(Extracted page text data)
Start of Block
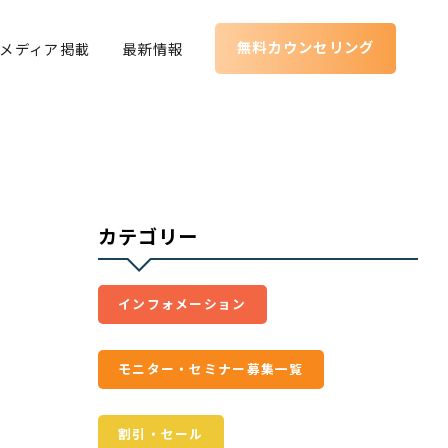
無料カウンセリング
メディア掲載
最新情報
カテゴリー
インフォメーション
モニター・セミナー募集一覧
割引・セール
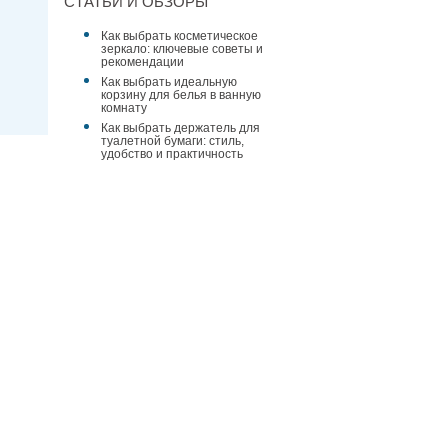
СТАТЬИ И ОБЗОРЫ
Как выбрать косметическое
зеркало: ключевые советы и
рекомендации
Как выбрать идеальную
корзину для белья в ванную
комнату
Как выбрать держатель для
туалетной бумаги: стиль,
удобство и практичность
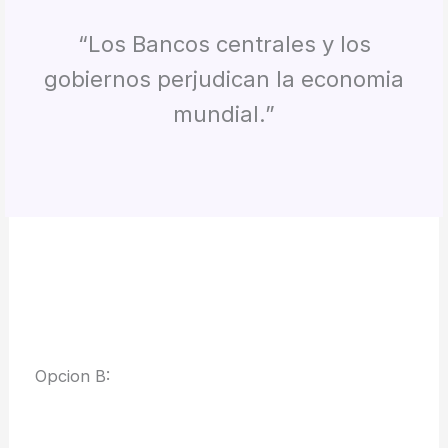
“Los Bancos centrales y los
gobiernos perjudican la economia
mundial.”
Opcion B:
End of Block
Start of Block
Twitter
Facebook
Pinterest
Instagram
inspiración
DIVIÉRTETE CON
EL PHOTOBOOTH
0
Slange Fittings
End of Block
The lines to extract from the data above begin with the line containing "inspiración" and end with the line containing "Slange Fittings". Extract them exactly, including both.

EXPECTED ANSWER:
inspiración
DIVIÉRTETE CON
EL PHOTOBOOTH
0
Slange Fittings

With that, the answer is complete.